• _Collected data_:
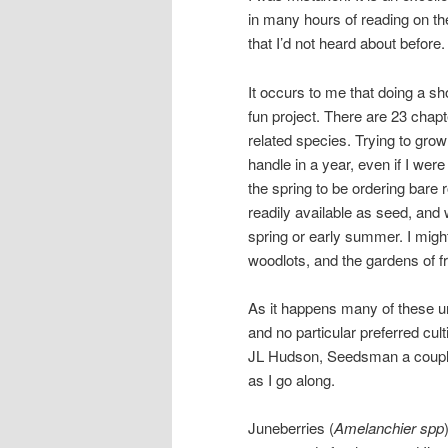
in many hours of reading on th
that I’d not heard about before.
It occurs to me that doing a 
fun project. There are 23 chap
related species. Trying to gro
handle in a year, even if I were
the spring to be ordering bare r
readily available as seed, and 
spring or early summer. I might
woodlots, and the gardens of f
As it happens many of these u
and no particular preferred cul
JL Hudson, Seedsman a couple o
as I go along.
Juneberries (
Amelanchier spp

• _Exercise details_: Only lines containing the string "that" belong in the answer; find them in the data above and copy them.

• _Task response_:
that I’d not heard about before.
It occurs to me that doing a 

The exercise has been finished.